Do you have a few computers lying around the house or lab that you want to make use of for your Python computing? Too lazy to setup a real MapReduce system like Hadoop? Well, this could be your solution! (It probably won’t be, but, hey, you never know).
mycloud allows you to make use of your spare cycles, all from within Python – all you need to have available is the SSH connection that you’re already using to manage your systems.
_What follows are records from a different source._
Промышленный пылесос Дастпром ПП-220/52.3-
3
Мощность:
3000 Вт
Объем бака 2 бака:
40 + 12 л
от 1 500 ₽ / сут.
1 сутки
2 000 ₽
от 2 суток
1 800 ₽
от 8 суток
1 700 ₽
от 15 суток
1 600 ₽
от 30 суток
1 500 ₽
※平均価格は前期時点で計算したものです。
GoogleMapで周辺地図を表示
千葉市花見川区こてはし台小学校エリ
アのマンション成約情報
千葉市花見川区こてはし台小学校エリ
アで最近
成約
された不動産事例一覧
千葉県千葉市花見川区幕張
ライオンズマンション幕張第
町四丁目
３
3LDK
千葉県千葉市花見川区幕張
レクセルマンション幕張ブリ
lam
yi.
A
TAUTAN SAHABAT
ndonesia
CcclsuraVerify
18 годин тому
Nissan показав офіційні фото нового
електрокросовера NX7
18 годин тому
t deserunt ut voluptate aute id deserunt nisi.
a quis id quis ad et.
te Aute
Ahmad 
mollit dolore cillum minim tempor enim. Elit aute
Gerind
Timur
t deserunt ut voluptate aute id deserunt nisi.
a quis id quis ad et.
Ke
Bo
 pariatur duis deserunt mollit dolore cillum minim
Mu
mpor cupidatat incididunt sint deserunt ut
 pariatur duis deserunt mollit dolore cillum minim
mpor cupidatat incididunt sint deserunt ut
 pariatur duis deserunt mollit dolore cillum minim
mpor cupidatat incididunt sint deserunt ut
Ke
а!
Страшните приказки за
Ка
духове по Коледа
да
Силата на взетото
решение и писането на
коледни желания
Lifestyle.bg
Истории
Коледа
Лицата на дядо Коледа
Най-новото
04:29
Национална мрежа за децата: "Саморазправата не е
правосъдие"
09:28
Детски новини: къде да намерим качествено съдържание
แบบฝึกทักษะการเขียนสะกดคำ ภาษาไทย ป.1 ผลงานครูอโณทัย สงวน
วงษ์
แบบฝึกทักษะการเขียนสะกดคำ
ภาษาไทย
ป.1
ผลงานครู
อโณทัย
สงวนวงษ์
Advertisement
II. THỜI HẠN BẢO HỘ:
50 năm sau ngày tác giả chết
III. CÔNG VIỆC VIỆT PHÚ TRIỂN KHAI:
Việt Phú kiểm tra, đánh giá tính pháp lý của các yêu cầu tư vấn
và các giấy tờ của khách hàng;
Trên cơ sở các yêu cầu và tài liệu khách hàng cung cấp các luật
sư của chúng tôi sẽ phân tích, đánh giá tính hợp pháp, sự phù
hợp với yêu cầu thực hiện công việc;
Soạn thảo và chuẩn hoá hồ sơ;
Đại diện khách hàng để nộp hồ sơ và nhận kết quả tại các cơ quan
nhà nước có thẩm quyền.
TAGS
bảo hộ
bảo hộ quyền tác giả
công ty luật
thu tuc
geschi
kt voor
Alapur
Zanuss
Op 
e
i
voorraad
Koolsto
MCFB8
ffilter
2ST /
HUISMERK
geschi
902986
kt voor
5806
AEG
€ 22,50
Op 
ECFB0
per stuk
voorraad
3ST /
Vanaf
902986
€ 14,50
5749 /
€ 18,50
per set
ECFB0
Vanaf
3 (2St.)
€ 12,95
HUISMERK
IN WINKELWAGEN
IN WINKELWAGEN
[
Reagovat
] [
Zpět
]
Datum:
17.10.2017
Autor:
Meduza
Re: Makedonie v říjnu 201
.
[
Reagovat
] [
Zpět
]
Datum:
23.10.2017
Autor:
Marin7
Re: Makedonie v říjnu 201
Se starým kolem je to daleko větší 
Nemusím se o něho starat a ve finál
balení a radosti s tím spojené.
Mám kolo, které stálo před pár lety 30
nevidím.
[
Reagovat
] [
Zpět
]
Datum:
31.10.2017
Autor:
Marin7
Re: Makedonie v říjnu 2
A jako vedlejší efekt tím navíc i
Here’s an example:
Starting your cluster:
# list each machine and the number of cores to use
cluster = mycloud.Cluster([('machine1', 4),
('machine2', 4)],
fs_prefix='/path/to/store/results')
Invoke a function over a list of inputs:
result = cluster.map(my_expensive_function, range(1000))
Use the MapReduce interface to easily handle processing of larger datasets:
from mycloud.resource import CSV
input_desc = [CSV('my_input_%d.csv' % i for i in range(100)]
output_desc = [CSV('my_output_file.csv']
def map_identity(k, v):
yield (k, int(v[0]))
def reduce_sum(k, values):
yield (k, sum(values))
mr = mycloud.mapreduce.MapReduce(cluster,
map_identity,
reduce_sum,
input_desc,
output_desc)
result = mr.run()
for k, v in result[0].reader():
print k, v
The code is mostly not-documented, but please contribute documentation and/or complaints as you see fit!
You can access the source code here: https://bitbucket.org/rjpower/mycloud
Or you can access the code with pip via pypi:
pip install mycloud